[Requirement] Within the material below, tally every line that holds the word "field", then give the tally and nothing more.

━━━━━ Supplied information ━━━━━

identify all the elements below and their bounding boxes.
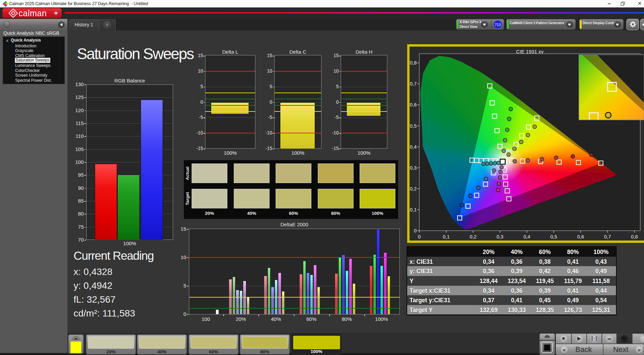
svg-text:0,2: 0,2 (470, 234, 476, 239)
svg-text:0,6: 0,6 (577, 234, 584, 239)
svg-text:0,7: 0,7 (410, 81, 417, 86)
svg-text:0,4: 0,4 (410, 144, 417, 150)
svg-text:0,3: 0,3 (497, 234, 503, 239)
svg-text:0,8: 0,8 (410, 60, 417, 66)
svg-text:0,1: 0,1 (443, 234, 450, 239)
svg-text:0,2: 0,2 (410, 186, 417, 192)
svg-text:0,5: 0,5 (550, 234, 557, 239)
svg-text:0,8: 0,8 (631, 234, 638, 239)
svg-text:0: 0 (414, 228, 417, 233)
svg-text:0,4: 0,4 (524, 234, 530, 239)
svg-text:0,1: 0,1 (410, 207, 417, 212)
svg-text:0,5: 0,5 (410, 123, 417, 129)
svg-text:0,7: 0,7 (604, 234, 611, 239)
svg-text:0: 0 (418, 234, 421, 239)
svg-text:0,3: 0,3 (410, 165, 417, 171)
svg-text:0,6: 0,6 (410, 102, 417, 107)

━━━━━
━━━━━ Supplied information ━━━━━

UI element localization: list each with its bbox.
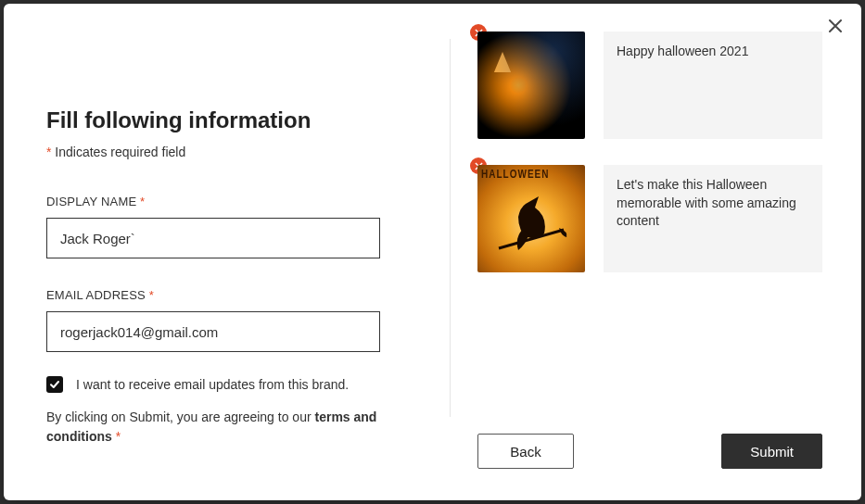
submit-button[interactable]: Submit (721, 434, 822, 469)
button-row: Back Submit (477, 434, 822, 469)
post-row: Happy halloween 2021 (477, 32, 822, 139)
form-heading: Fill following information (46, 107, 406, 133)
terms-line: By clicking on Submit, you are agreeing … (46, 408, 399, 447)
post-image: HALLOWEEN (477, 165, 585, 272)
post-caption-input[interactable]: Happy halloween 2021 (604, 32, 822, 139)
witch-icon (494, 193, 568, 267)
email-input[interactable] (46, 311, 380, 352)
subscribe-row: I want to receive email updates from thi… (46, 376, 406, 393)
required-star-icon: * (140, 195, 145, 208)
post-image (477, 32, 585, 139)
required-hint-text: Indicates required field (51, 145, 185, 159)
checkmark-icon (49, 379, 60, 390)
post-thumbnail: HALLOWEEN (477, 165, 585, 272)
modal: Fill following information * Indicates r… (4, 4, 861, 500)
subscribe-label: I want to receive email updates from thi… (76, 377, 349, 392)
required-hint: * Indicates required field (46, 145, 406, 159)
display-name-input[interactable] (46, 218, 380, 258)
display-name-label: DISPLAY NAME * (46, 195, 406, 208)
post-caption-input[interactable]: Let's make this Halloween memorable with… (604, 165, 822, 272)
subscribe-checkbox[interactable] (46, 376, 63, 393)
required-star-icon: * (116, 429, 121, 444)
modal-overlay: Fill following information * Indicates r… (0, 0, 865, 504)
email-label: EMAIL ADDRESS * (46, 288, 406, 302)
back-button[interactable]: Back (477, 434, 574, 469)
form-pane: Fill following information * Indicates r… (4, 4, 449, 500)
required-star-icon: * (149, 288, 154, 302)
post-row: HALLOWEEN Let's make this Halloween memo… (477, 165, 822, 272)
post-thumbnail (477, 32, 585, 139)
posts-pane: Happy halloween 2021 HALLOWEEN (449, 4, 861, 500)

━━━━━

[Answer area] 2